Let s1 and s2 are 2 arbitrary strings with lengths l1 and l2.

Levenshtein distance $lev(A, B)$ between strings $A$ and $B$ is a minimal number of insert, delete and replace that is required to perform on string A to become string B. Inserting, deleting and replacing is allowed to perform at any point of the strings (not just at the beginning or end).

Let's define a matrix $M$ with size $l1 \times l2$ such that: $$M[i][j] = lev(s1[0..i], s2[0..j])$$ s1[0..i] is a substring of s1 staring index 0 (inclusive) ending index i (exclusive).

s2[0..j] is a substring of s2 staring index 0 (inclusive) ending index j (exclusive).
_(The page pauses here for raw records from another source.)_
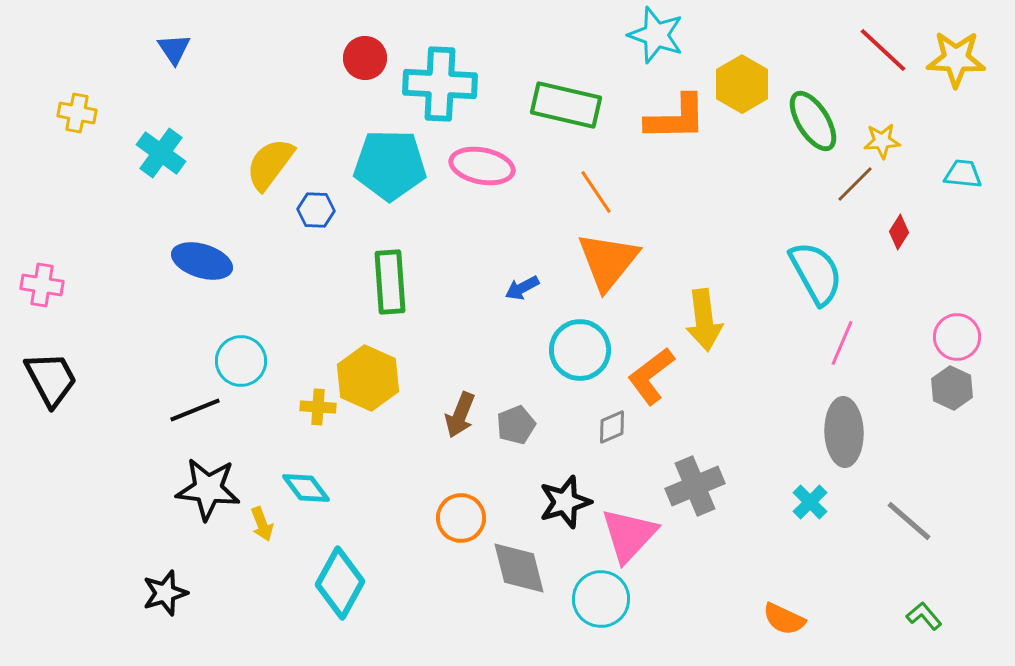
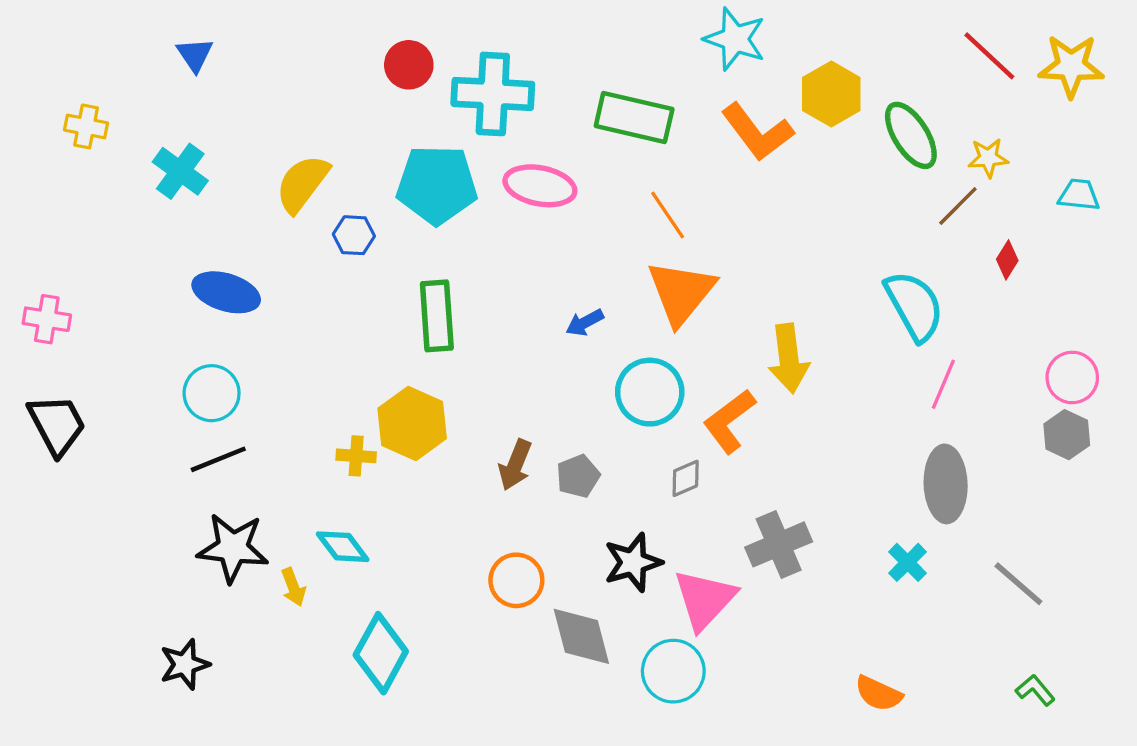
orange L-shape: (676, 118) -> (757, 132), turned 54
cyan circle: (241, 361) -> (212, 393), moved

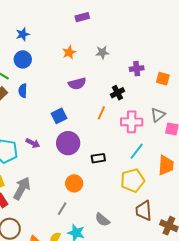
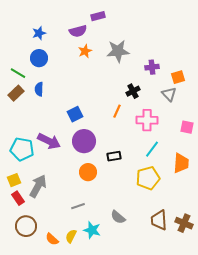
gray star: (102, 52) -> (118, 51), size x1.6
orange square: (163, 79) -> (178, 77), turned -32
purple semicircle: (77, 84) -> (78, 31), moved
gray triangle: (158, 115) -> (169, 94), moved, turned -35
purple arrow: (33, 143) -> (49, 141), size x1.6
orange circle: (74, 183) -> (88, 172), moved
gray line: (62, 209) -> (78, 206), turned 40
brown trapezoid: (144, 211) -> (159, 220), moved

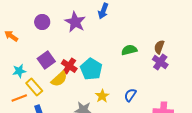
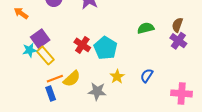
purple square: (46, 60) -> (40, 39), moved
yellow semicircle: (59, 79) -> (72, 79), moved
yellow rectangle: (34, 87) -> (45, 55), moved
orange line: (19, 98) -> (55, 79), moved

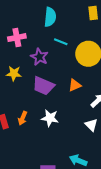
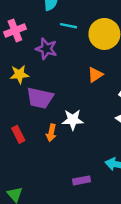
purple trapezoid: (43, 86) -> (40, 98), moved
orange arrow: (23, 118) -> (51, 133), moved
Prove that $$M[i][j] = \min (M[i-1][j-1] + 1, M[i - 1][j] + 1, M[i][j-1] + 1), s1[i] \ne s2[j]$$$$M[i][j] = M[i-1][j-1], s1[i] = s2[j]$$


This is in fact a proof of correctness of Wagner–Fischer algorithm to compute the Levenshtein distance using dynamic programming, but it's completely not obvious to me why this is correct.

My first thought was to go with induction performing the step, but in case, say $s1[i]=s2[j]$ how is it possible to prove that every alternative path would be at least $M[i−1][j−1]$ long.

The complicated thing about the problem is that a shortest path is definitely not unique.